おじさんは訝しむように僕とサラを見つめた後、僕たちに背を向けて歩き出した。
「ついてこい。村の外に猟師小屋がある。そこにしばらく住む事は許そう。だが、長居はするな。それから、用もなく村の中へは立ち入るな」
「分かりました」
明らかに何かあるけれど、根掘り葉掘り聞いても利益にはならない。猟師小屋を使わせてもらえるなら詮索はしない。
「利用料は、そうだな。五日ごとに魔物を一体村に納入しろ。種類は問わん」
「それじゃあ、この魔物の肉はお渡ししましょうか?」
「牙も頚椎もないただの肉の塊はいらん」
「分かりました」
別の魔物を仕留めて来いって事ね。
案内されたのは居住区を囲む木の柵の外側、畑を囲む空掘りのさらに外側、もう村と言うより森と言った方がいい場所にある物置のような猟師小屋だった。
屋根と壁があるだけましとはいえ、魔物一体の金額を考えるとどこかの街で宿に泊まった方がいいという結論になる掘立小屋だ。
おじさんは「どうだ、これで出ていくだろう」と言わんばかりの顔をしているけれど、こちらとしてはどこかの街に行っても宿に泊めてもらえるとは思えないため、ありがたく使わせてもらう事にした。
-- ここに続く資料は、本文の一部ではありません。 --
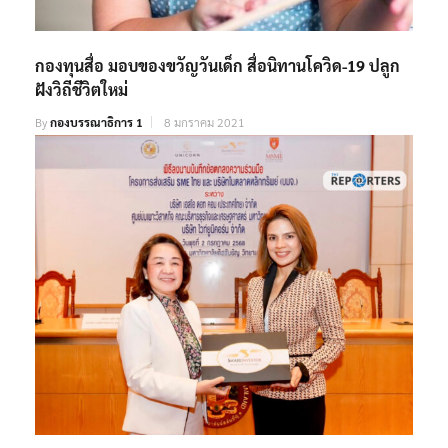
กองทุนสื่อ มอบของขวัญวันเด็ก สื่อนิทานโควิด-19 ปลูก
ฝังวิถีชีวิตใหม่
By
กองบรรณาธิการ 1
8 มกราคม 2021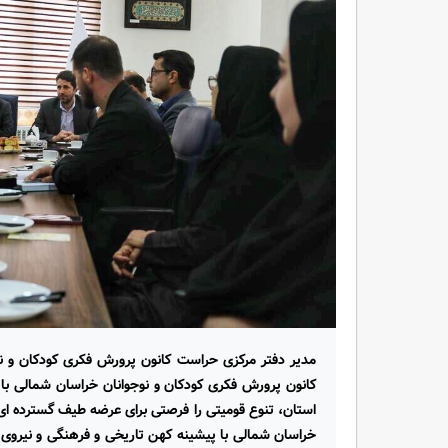
مدیر دفتر مرکزی حراست کانون پرورش فکری کودکان و نو
کانون پرورش فکری کودکان و نوجوانان خراسان شمالی با 
استان، تنوع قومیتی را فرصتی برای عرضه طیف گسترده ای 
خراسان شمالی با پیشینه کهن تاریخی و فرهنگی و نیروی ان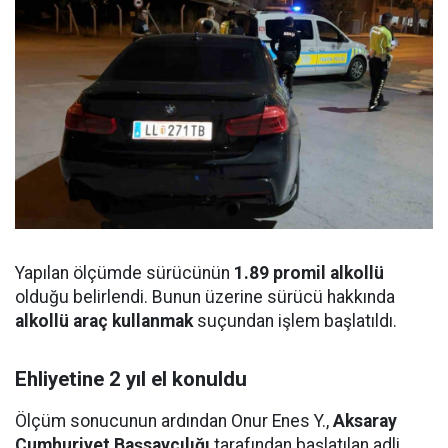
Yapılan ölçümde sürücünün
1.89 promil alkollü
olduğu belirlendi. Bunun üzerine sürücü hakkında
alkollü araç kullanmak
suçundan işlem başlatıldı.
Ehliyetine 2 yıl el konuldu
Ölçüm sonucunun ardından Onur Enes Y.,
Aksaray
Cumhuriyet Başsavcılığı
tarafından başlatılan adli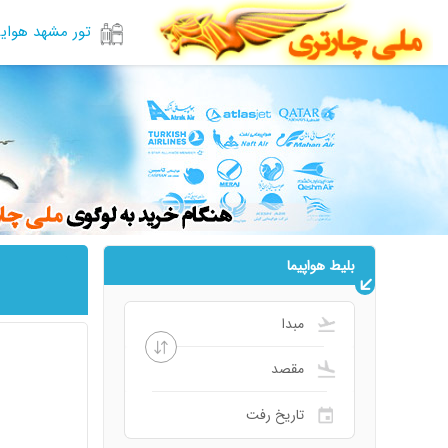
تور مشهد هوای
بلیط هواپیما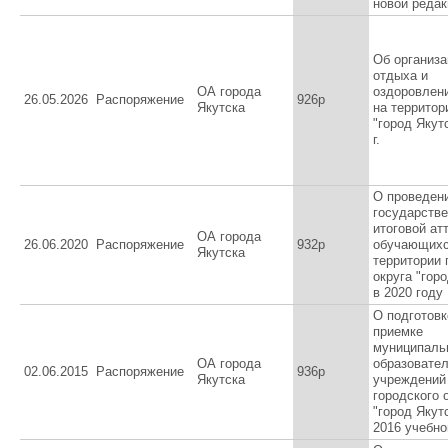
новой редак
Об организа
отдыха и
ОА города
оздоровлен
26.05.2026
Распоряжение
926р
Якутска
на территор
"город Якут
г.
О проведен
государств
итоговой ат
ОА города
26.06.2020
Распоряжение
932р
обучающихс
Якутска
территории 
округа "гор
в 2020 году
О подготовк
приемке
муниципаль
ОА города
образовате
02.06.2015
Распоряжение
936р
Якутска
учреждений
городского 
"город Якутс
2016 учебно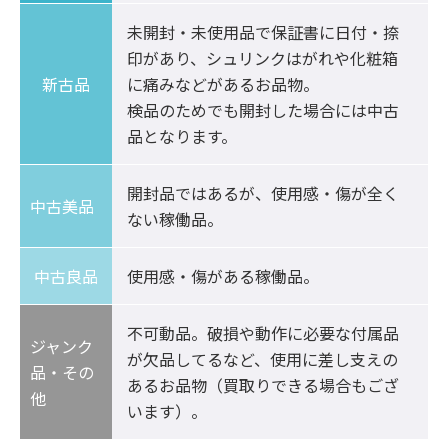
未開封・未使用品で保証書に日付・捺
印があり、シュリンクはがれや化粧箱
新古品
に痛みなどがあるお品物。

検品のためでも開封した場合には中古
品となります。
開封品ではあるが、使用感・傷が全く
中古美品	
ない稼働品。
中古良品
使用感・傷がある稼働品。
不可動品。破損や動作に必要な付属品
ジャンク
が欠品してるなど、使用に差し支えの
品・その
あるお品物（買取りできる場合もござ
他
います）。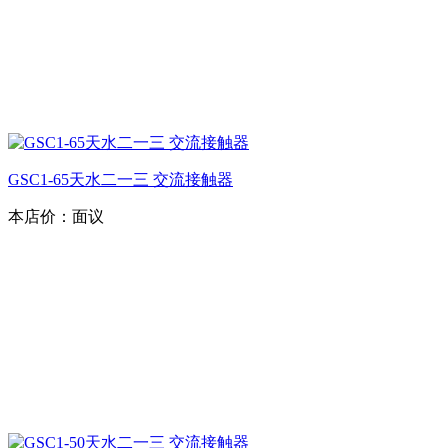
GSC1-65天水二一三 交流接触器
本店价：
面议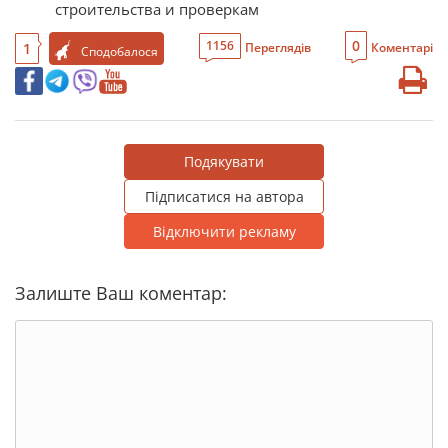
строительства и проверкам
0
1156
1
Переглядів
Коментарі
Сподобалося
Подякувати
Підписатися на автора
Відключити рекламу
Залиште Ваш коментар: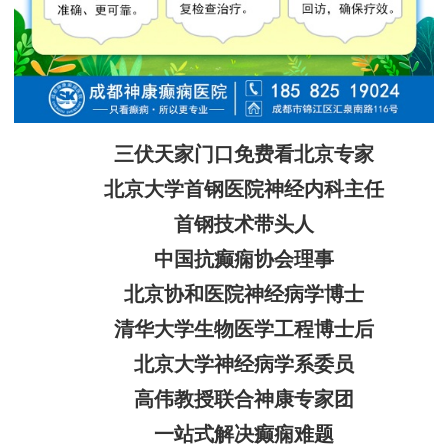
三伏天家门口免费看北京专家
北京大学首钢医院神经内科主任
首钢技术带头人
中国抗癫痫协会理事
北京协和医院神经病学博士
清华大学生物医学工程博士后
北京大学神经病学系委员
高伟教授联合神康专家团
一站式解决癫痫难题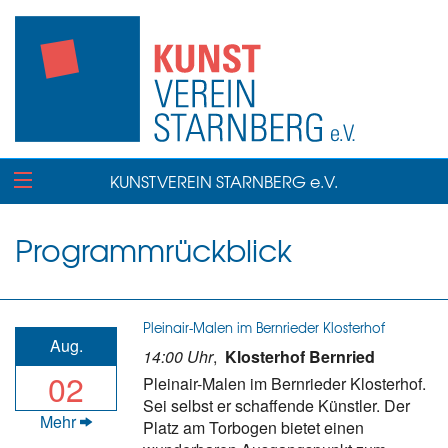
KUNSTVEREIN STARNBERG e.V.
Programmrückblick
Pleinair-Malen im Bernrieder Klosterhof
Aug.
14:00 Uhr
,
Klosterhof Bernried
02
Pleinair-Malen im Bernrieder Klosterhof.
Sei selbst er schaffende Künstler. Der
Mehr
Platz am Torbogen bietet einen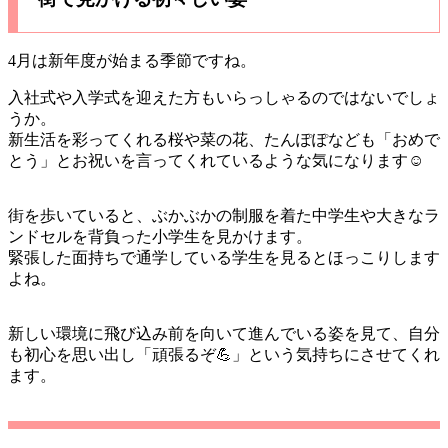
4月は新年度が始まる季節ですね。
入社式や入学式を迎えた方もいらっしゃるのではないでしょ
うか。
新生活を彩ってくれる桜や菜の花、たんぽぽなども「おめで
とう」とお祝いを言ってくれているような気になります☺️
街を歩いていると、ぶかぶかの制服を着た中学生や大きなラ
ンドセルを背負った小学生を見かけます。
緊張した面持ちで通学している学生を見るとほっこりします
よね。
新しい環境に飛び込み前を向いて進んでいる姿を見て、自分
も初心を思い出し「頑張るぞ💪」という気持ちにさせてくれ
ます。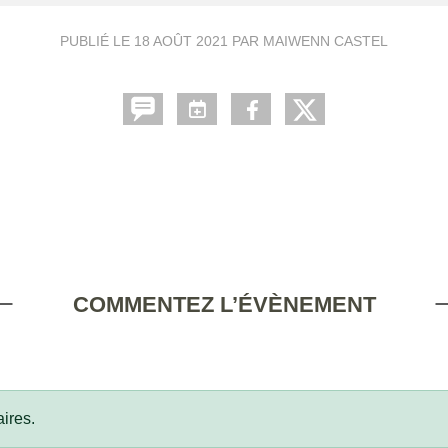
PUBLIÉ LE
18 AOÛT 2021
PAR MAIWENN CASTEL
COMMENTEZ L’ÉVÈNEMENT
ires.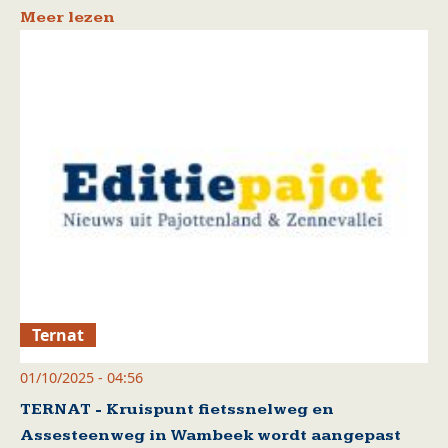
Meer lezen
Ternat
01/10/2025 - 04:56
TERNAT - Kruispunt fietssnelweg en
Assesteenweg in Wambeek wordt aangepast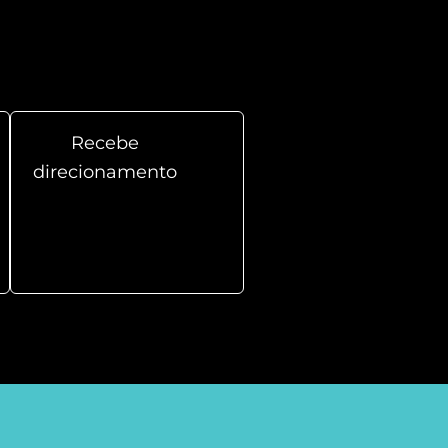
Recebe
direcionamento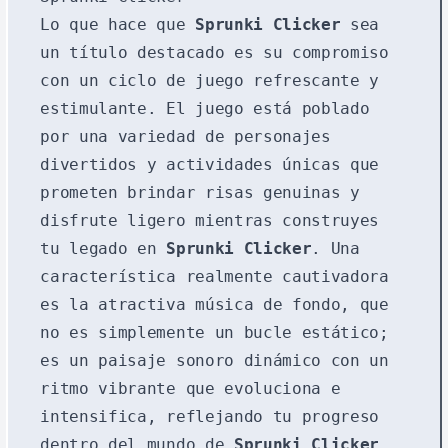
Lo que hace que
Sprunki Clicker
sea
un título destacado es su compromiso
con un ciclo de juego refrescante y
estimulante. El juego está poblado
por una variedad de personajes
divertidos y actividades únicas que
prometen brindar risas genuinas y
disfrute ligero mientras construyes
tu legado en
Sprunki Clicker
. Una
característica realmente cautivadora
es la atractiva música de fondo, que
no es simplemente un bucle estático;
es un paisaje sonoro dinámico con un
ritmo vibrante que evoluciona e
intensifica, reflejando tu progreso
dentro del mundo de
Sprunki Clicker
.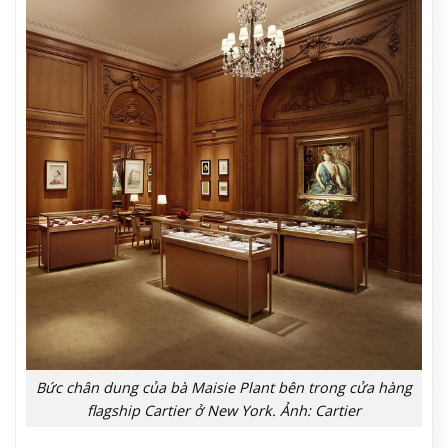
Bức chân dung của bà Maisie Plant bên trong cửa hàng
flagship Cartier ở New York. Ảnh: Cartier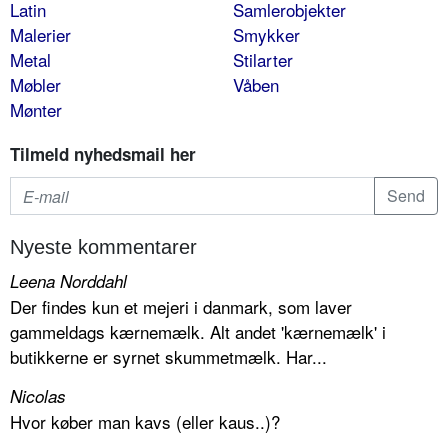
Latin
Samlerobjekter
Malerier
Smykker
Metal
Stilarter
Møbler
Våben
Mønter
Tilmeld nyhedsmail her
Nyeste kommentarer
Leena Norddahl
Der findes kun et mejeri i danmark, som laver
gammeldags kærnemælk. Alt andet 'kærnemælk' i
butikkerne er syrnet skummetmælk. Har...
Nicolas
Hvor køber man kavs (eller kaus..)?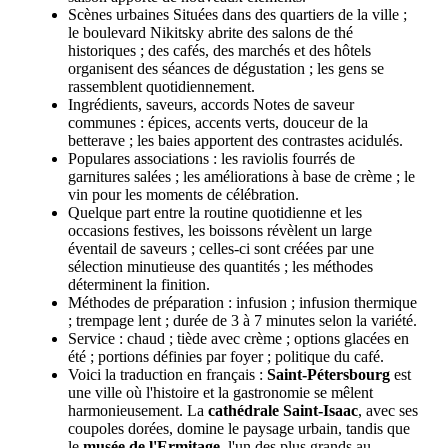
Scènes urbaines Situées dans des quartiers de la ville ;
le boulevard Nikitsky abrite des salons de thé
historiques ; des cafés, des marchés et des hôtels
organisent des séances de dégustation ; les gens se
rassemblent quotidiennement.
Ingrédients, saveurs, accords Notes de saveur
communes : épices, accents verts, douceur de la
betterave ; les baies apportent des contrastes acidulés.
Populares associations : les raviolis fourrés de
garnitures salées ; les améliorations à base de crème ; le
vin pour les moments de célébration.
Quelque part entre la routine quotidienne et les
occasions festives, les boissons révèlent un large
éventail de saveurs ; celles-ci sont créées par une
sélection minutieuse des quantités ; les méthodes
déterminent la finition.
Méthodes de préparation : infusion ; infusion thermique
; trempage lent ; durée de 3 à 7 minutes selon la variété.
Service : chaud ; tiède avec crème ; options glacées en
été ; portions définies par foyer ; politique du café.
Voici la traduction en français :
Saint-Pétersbourg
est
une ville où l'histoire et la gastronomie se mêlent
harmonieusement. La
cathédrale Saint-Isaac
, avec ses
coupoles dorées, domine le paysage urbain, tandis que
le
musée de l'Ermitage
, l'un des plus grands au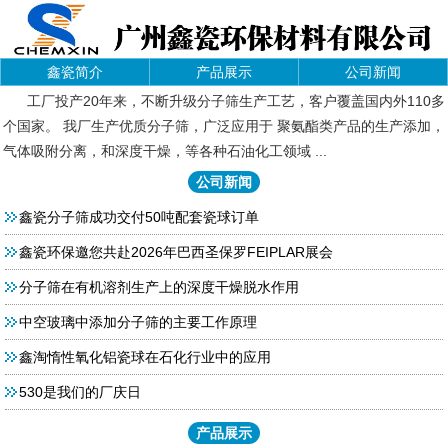
鑫瓷简介
产品展示
公司新闻
工厂投产20年来，不断升级分子筛生产工艺，客户覆盖国内外110多
个国家。 我厂生产优质分子筛，广泛应用于 聚氨酯类产品的生产添加，
气体吸附分离，和深度干燥，等各种石油化工领域 ...
公司新闻
鑫瓷分子筛成功交付50吨配套瓷球订单
鑫瓷环保邀您共赴2026年巴西圣保罗FEIPLAR展会
分子筛在有机溶剂生产上的深度干燥脱水作用
中空玻璃中添加分子筛的主要工作原理
鑫淘惰性氧化铝瓷球在石化行业中的应用
530是我们的厂庆日
产品展示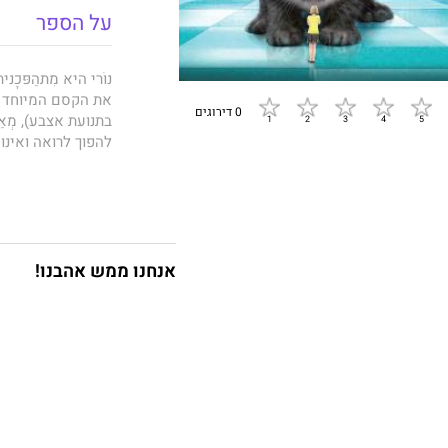
על הספר
נוֹרי היא מִתהַפּכ
את הקסם המיוחד להם:
0 דירוגים
בתנועת אצבע), מְאַל
להפוך לרואה ואינו 
הבעיה היא שנורי 
לדרָקוֹנתול, שזה שי
לא?). לכן היא מצ
בביצוע קסמים.
אנחנו ממש אהבנו!
בספר השני ב
סדרת 
תלמידים אחרים בב
מגלים חשדנות כלפי
סדרת
קסם לא נור
פופולריות:
אמילי ג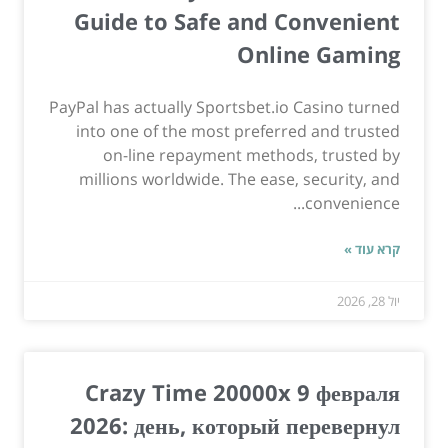
Guide to Safe and Convenient
Online Gaming
PayPal has actually Sportsbet.io Casino turned
into one of the most preferred and trusted
on-line repayment methods, trusted by
millions worldwide. The ease, security, and
convenience...
קרא עוד »
יול 28, 2026
Crazy Time 20000x 9 февраля
2026: день, который перевернул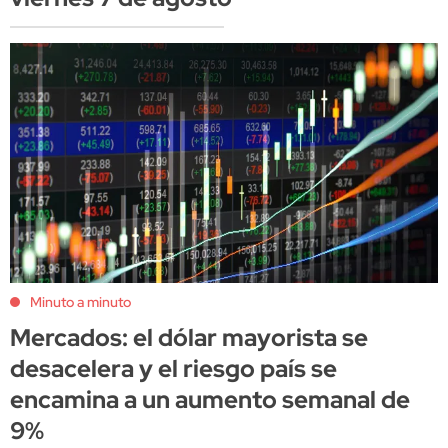
Minuto a minuto
Mercados: el dólar mayorista se
desacelera y el riesgo país se
encamina a un aumento semanal de
9%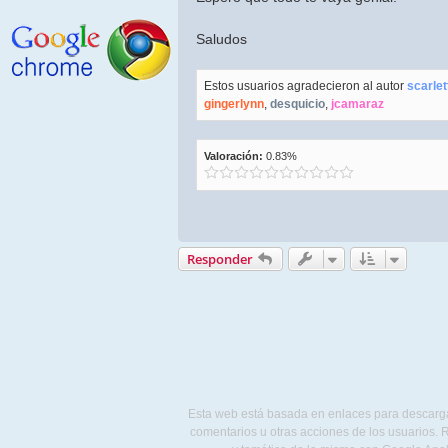
Saludos
Estos usuarios agradecieron al autor
scarlet
gingerlynn
,
desquicio
,
jcamaraz
Valoración:
0.83%
Responder
Esta web está basada en enlaces para descargar
comentarios u otras acciones de los usuarios. R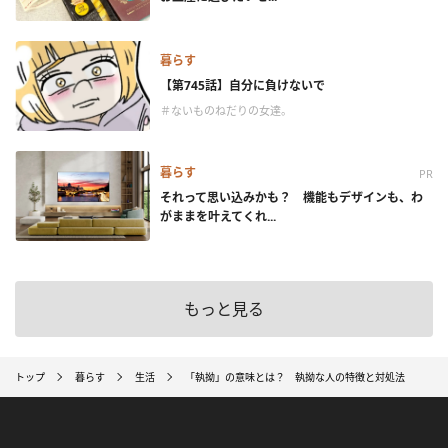
暮らす
【第745話】自分に負けないで
＃ないものねだりの女達。
暮らす
PR
それって思い込みかも？ 機能もデザインも、わ
がままを叶えてくれ...
もっと見る
トップ
暮らす
生活
「執拗」の意味とは？ 執拗な人の特徴と対処法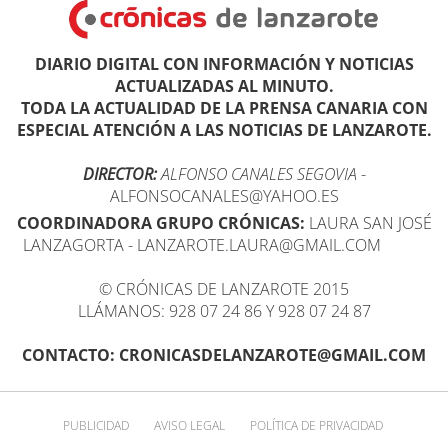
DIARIO DIGITAL CON INFORMACIÓN Y NOTICIAS
ACTUALIZADAS AL MINUTO.
TODA LA ACTUALIDAD DE LA PRENSA CANARIA CON
ESPECIAL ATENCIÓN A LAS NOTICIAS DE LANZAROTE.
DIRECTOR:
ALFONSO CANALES SEGOVIA
-
ALFONSOCANALES@YAHOO.ES
COORDINADORA GRUPO CRÓNICAS:
LAURA SAN JOSÉ
LANZAGORTA - LANZAROTE.LAURA@GMAIL.COM
© CRÓNICAS DE LANZAROTE 2015
LLÁMANOS: 928 07 24 86 Y 928 07 24 87
CONTACTO: CRONICASDELANZAROTE@GMAIL.COM
PUBLICIDAD
AVISO LEGAL
POLÍTICA DE PRIVACIDAD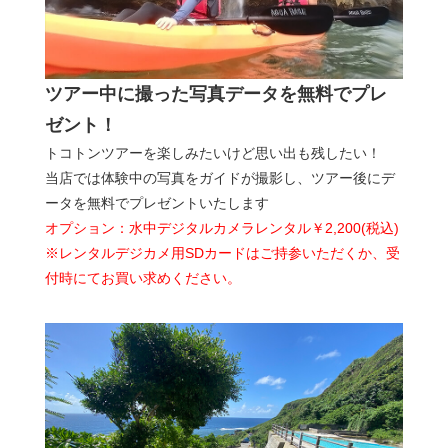
ツアー中に撮った写真データを無料でプレ
ゼント！
トコトンツアーを楽しみたいけど思い出も残したい！
当店では体験中の写真をガイドが撮影し、ツアー後にデ
ータを無料でプレゼントいたします
オプション：水中デジタルカメラレンタル￥2,200(税込)
※レンタルデジカメ用SDカードはご持参いただくか、受
付時にてお買い求めください。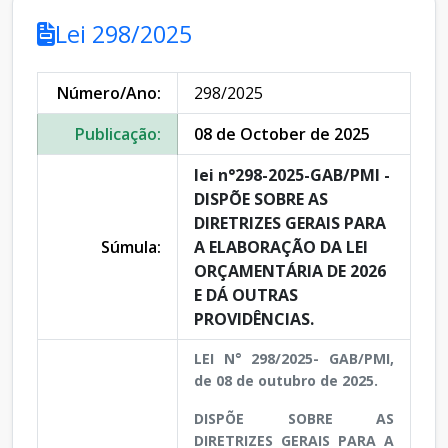
Lei 298/2025
Número/Ano:
298/2025
Publicação:
08 de October de 2025
lei n°298-2025-GAB/PMI -
DISPÕE SOBRE AS
DIRETRIZES GERAIS PARA
Súmula:
A ELABORAÇÃO DA LEI
ORÇAMENTÁRIA DE 2026
E DÁ OUTRAS
PROVIDÊNCIAS.
LEI N° 298/2025- GAB/PMI,
de 08 de outubro de 2025.
DISPÕE SOBRE AS
DIRETRIZES GERAIS PARA A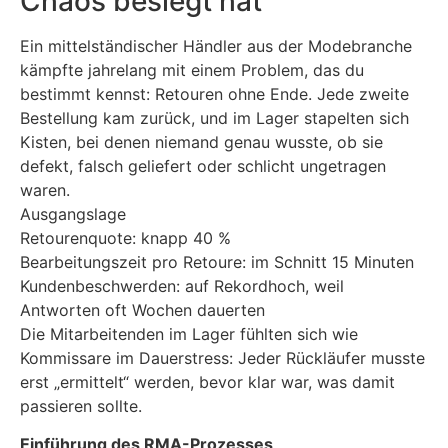
Chaos besiegt hat
Ein mittelständischer Händler aus der Modebranche
kämpfte jahrelang mit einem Problem, das du
bestimmt kennst: Retouren ohne Ende. Jede zweite
Bestellung kam zurück, und im Lager stapelten sich
Kisten, bei denen niemand genau wusste, ob sie
defekt, falsch geliefert oder schlicht ungetragen
waren.
Ausgangslage
Retourenquote: knapp 40 %
Bearbeitungszeit pro Retoure: im Schnitt 15 Minuten
Kundenbeschwerden: auf Rekordhoch, weil
Antworten oft Wochen dauerten
Die Mitarbeitenden im Lager fühlten sich wie
Kommissare im Dauerstress: Jeder Rückläufer musste
erst „ermittelt“ werden, bevor klar war, was damit
passieren sollte.
Einführung des RMA-Prozesses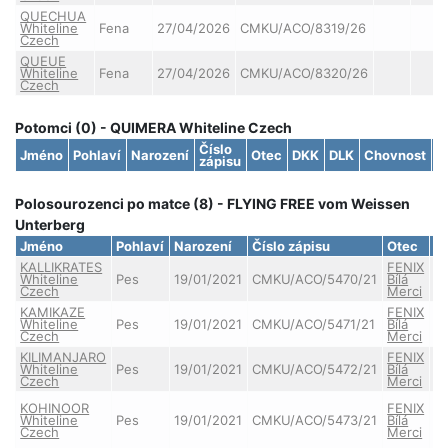
QUECHUA
Whiteline
Fena
27/04/2026
CMKU/ACO/8319/26
Czech
QUEUE
Whiteline
Fena
27/04/2026
CMKU/ACO/8320/26
Czech
Potomci (0) - QUIMERA Whiteline Czech
Číslo
Jméno
Pohlaví
Narození
Otec
DKK
DLK
Chovnost
S
zápisu
Polosourozenci po matce (8) - FLYING FREE vom Weissen
Unterberg
Jméno
Pohlaví
Narození
Číslo zápisu
Otec
D
KALLIKRATES
FENIX
Whiteline
Pes
19/01/2021
CMKU/ACO/5470/21
Bílá
Czech
Merci
KAMIKAZE
FENIX
Whiteline
Pes
19/01/2021
CMKU/ACO/5471/21
Bílá
Czech
Merci
KILIMANJARO
FENIX
Whiteline
Pes
19/01/2021
CMKU/ACO/5472/21
Bílá
Czech
Merci
KOHINOOR
FENIX
Whiteline
Pes
19/01/2021
CMKU/ACO/5473/21
Bílá
A
Czech
Merci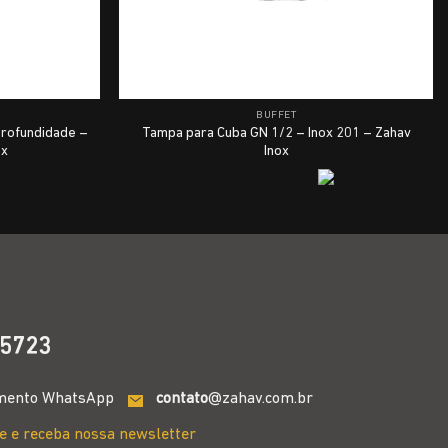
BUFFET
profundidade –
Tampa para Cuba GN 1/2 – Inox 201 – Zahav
ox
Inox
5723
mento WhatsApp
contato
@zahav.com.br
e e receba nossa newsletter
「使わせてもらうからにはきちんと掃除もしておきますね!」
「お、おう」
思い切り猫を被って誠実さをアピールしてみる。大丈夫、本物の猫だって自分のことしか考えてないし、僕と変わらない。
呆気にとられているサラは無視して、おじさんに余計な事を言わせないようにゴリゴリ押し込む。
最終的に、おじさんは逃げるように村へ去っていった。
「ふっ……勝った」
とまぁ、冗談はそこらに捨てて、僕はサラを振り返る。
「力は腕力だけじゃない。言葉も使い方次第って事は今見せた通りだよ。まずはどもり癖を直せるように自信をつけるところから始めようか」
「え、あ、は、はい。あ、そ、そうじゃなくて、はい!」
「慌てずにゆっくり話せばいいんだよ。とりあえず、その魔物の肉を捌いちゃおうか。この小屋、狭いけど調理スペースもちゃんとあるから、まともな料理を作れるね」
ここを拠点にしばらくの間は活動する事になる。
魔物や戦況に関する情報収集、僕の魔力の特性についての考察、クラスのケダモノ達の動向、何より、地球への帰還方法の模索。
基礎的な近接戦闘の訓練もしないといけない。現状、僕は相手が魔法を使用しない限り無力な一学生でしかない。僕が魔法を発動できない事をクラスのケダモノ連中は知っているし、僕の魔力の危険性に気付いている奴も何人かいた。
あいつらが僕の命と自分の人生を天秤にかけて前者を選べるとは到底思えない。イジメ傍観組ですら、帰還のためにクラスメイトの協力が不可欠となれば殺人に傾く可能性がある自分本位な連中だ。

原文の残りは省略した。